Kids, it's time to job-hop

Children can find out what it is like to be a fireman and put out a “fire”.
Children can find out what it is like to be a fireman and put out a “fire”.PHOTO: KIDZANIA SINGAPORE

They can make bak kwa, be a fireman and a surgeon all in a day

Next week, a mini metropolis will sprout up on Sentosa, where the kids are in charge.

The 7,600 sq m edutainment theme park KidZania Singapore - housed in the new Palawan Kidz City - opens on Tuesday.

The park is built to resemble a city: The streets are paved and there are modern establishments such as an airport, a police station, a hospital, a department store and a bank - but everything is resized for kids.

Here, the little ones - they have to be aged at least four - can get a taste of working life by trying their hand at being a fireman, a museum curator and a surgeon. They can even learn to make bak kwa. Most of the "jobs" come with uniforms.

The children earn wages in the form of kidZos - the official currency of KidZania - and can deposit their earnings in the bank or spend it as they please.

KidZania Singapore is the 23rd outpost of the global brand that was started by chief executive Xavier Lopez Ancona. The brand opened its first park in Mexico in 1999.

  • VISIT IT / KIDZANIA SINGAPORE

  • WHERE: Sentosa, Palawan Kidz City, 31 Beach View, 01-01

    WHEN: From Tuesday; 10am to 5pm (Sunday to Thursday), 10am to 8pm (Friday and Saturday, school holiday and on the eve of and on public holiday)

    ADMISSION: $58 for child aged four to 17, $35 for adult aged 18 to 59, $25 for toddler aged two to three and senior citizen aged 60 and above. Infants aged under two enter free. Book tickets online for a 5 per cent discount.

    INFO: www.kidzania.com.sg

"Role-playing is a big thing among kids as they like to imitate adults," says Mr Ancona, who was inspired to set up KidZania after his friends and relatives complained that there was no such facility for children.

Mr Ancona, 52, a bachelor, has 16 nephews and nieces.

More than 42 million people have visited the KidZania parks in 18 countries, including Malaysia, Britain, Japan, Brazil and Saudi Arabia.

Mr Ancona has plans to open outlets in the United States soon, which he deems to be the "largest and most sophisticated market" to break into.

The Singapore park and Palawan Kidz City were built at a cost of $90 million by Sentosa Development Corporation and KidZania Singapore. The park will be managed by Malaysian company Themed Attractions Resorts & Hotels, which also runs the park in Kuala Lumpur. Palawan Kidz City also houses children's edutainment centre Mosh!.

Except for the three outlets in Mexico that are owned by the KidZania brand, the overseas parks are franchised. As such, no KidZania is a replica of another and each has activities that might be unique.

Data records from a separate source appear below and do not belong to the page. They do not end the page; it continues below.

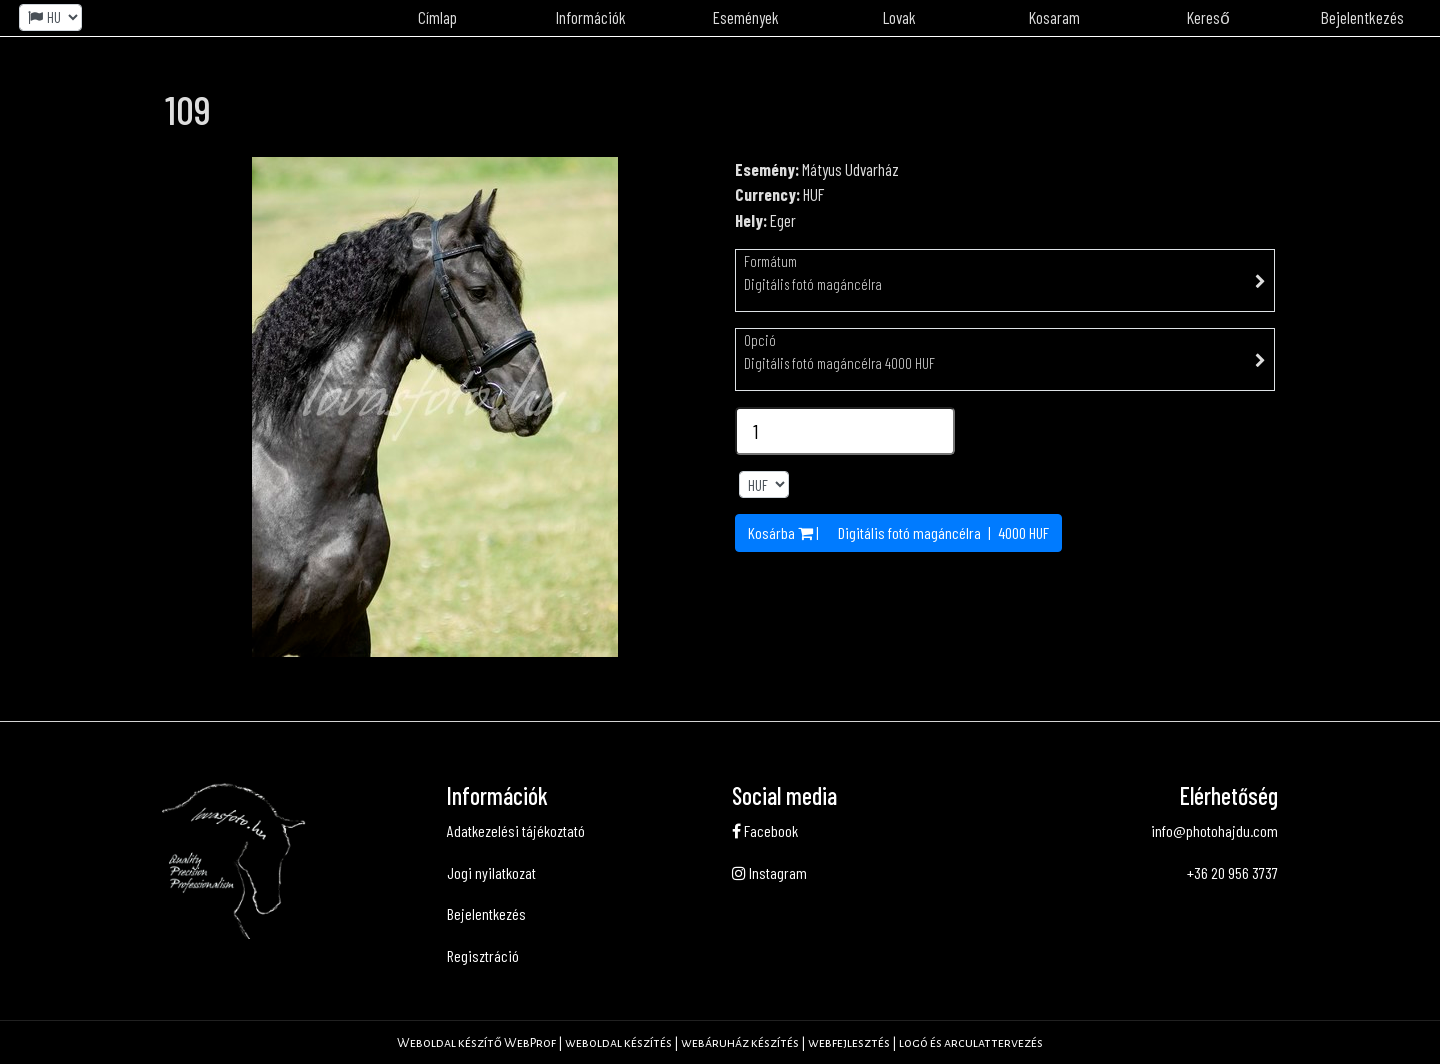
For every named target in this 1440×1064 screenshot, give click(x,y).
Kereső (1208, 17)
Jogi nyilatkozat (491, 872)
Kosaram (1054, 17)
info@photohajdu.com (1214, 830)
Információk (591, 17)
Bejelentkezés (1362, 17)
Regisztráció (483, 955)
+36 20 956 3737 (1232, 872)
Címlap (437, 17)
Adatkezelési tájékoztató (516, 830)
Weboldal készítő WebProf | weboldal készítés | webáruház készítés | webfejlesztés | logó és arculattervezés (720, 1043)
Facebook (765, 830)
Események (746, 17)
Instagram (769, 872)
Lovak (899, 17)
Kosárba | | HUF (898, 532)
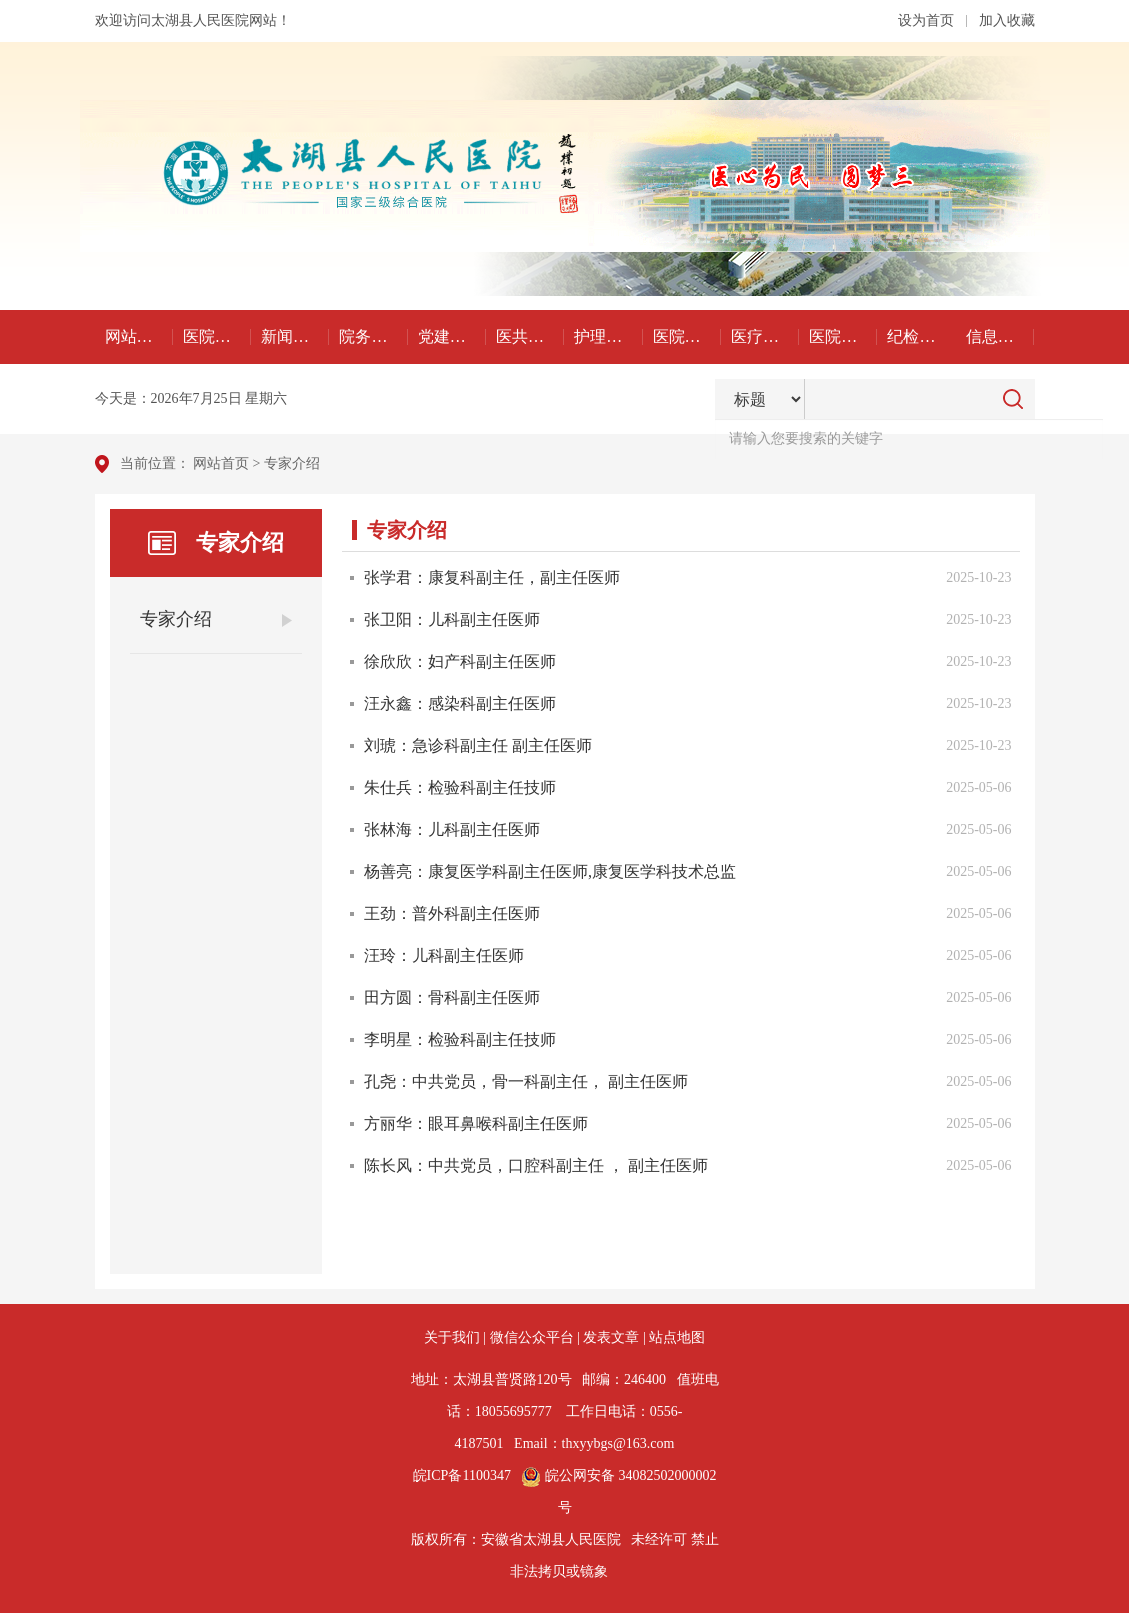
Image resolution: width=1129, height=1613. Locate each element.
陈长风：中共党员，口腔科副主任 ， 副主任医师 (536, 1165)
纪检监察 (919, 336)
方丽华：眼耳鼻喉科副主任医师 (476, 1123)
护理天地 (606, 336)
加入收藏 (1007, 20)
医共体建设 (529, 336)
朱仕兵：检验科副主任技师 (460, 787)
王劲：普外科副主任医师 (452, 913)
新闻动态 (293, 336)
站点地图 (677, 1337)
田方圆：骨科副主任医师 (452, 997)
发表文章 (611, 1337)
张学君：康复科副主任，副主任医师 (492, 577)
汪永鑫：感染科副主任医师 (460, 703)
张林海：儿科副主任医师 (452, 829)
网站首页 (137, 336)
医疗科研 (763, 336)
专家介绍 (292, 463)
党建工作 (450, 336)
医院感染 (685, 336)
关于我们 (452, 1337)
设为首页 (926, 20)
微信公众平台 (532, 1337)
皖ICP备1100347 (462, 1475)
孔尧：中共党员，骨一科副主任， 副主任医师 (526, 1081)
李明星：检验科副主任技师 (460, 1039)
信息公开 (998, 336)
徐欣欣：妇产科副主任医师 (460, 661)
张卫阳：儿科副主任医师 (452, 619)
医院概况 (215, 336)
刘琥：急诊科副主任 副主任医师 (478, 745)
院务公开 (371, 336)
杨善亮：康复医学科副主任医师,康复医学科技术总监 (550, 871)
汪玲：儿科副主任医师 (444, 955)
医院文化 (841, 336)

At KidZania Mumbai, for instance, kids can be a dabbawala (lunchbox delivery man), while at the Cuicuilco outlet in Mexico, children can learn to make corn tortillas in a factory.

In Singapore, there will be more than 60 activities, including two that are available only here: learning to make bak kwa and being a curator in a Peranakan museum.

KidZania Singapore is the only park to showcase a full-wing fuselage of an actual aircraft and is one of the few parks to have a sports stadium and mountaineering school.

Familiar home-grown and international brands can be found in every KidZania park as they are invited to be industry partners.

In Singapore, partners include Maybank and bak kwa retailer Lim Chee Guan. "Zupervisors" are on-site to explain and train the kids. Each task takes between 20 and 40 minutes to complete.

Although the experiences are built to be as realistic as possible, there are limits due to safety concerns. For example, a child role-playing a fireman will not put out a real fire, but rather, spray water onto a non-burning building.

Adults have to accompany kids below the age of eight into the park and pay an entry fee too and they are not allowed to take part in the activities. Adults can either hang out in the parents' lounge or be a spectator for selected activities.

For kids aged above eight, an adult has to "check them in" and leave his personal details. Every child will have to wear a security bracelet.

The Singapore park charges one of the highest admission fees. At $58 per entry for kids aged four to 17 and $35 for adults, it is the costliest in South-east Asia.

In Kuala Lumpur, tickets cost RM72 (S$25) for children aged four to 17 and RM35.10 for adults.

Singaporean Kelvin Ang, who has taken his three children to the Malaysian park twice, finds the fees for the park here "a bit on the high side".

"It's cheaper in Kuala Lumpur and Bangkok, but you have to incur transportation charges to go to those places, so it might work out to be the same," says the 39-year-old financial planner. He also notes that depending on where you go, instructions might be given in that country's native language.

He plans to check out the Singapore park to see if it is worth paying the admission fees.

"For my kids, it's a good educational experience as they have a chance to learn how money is earned and what it is like to work."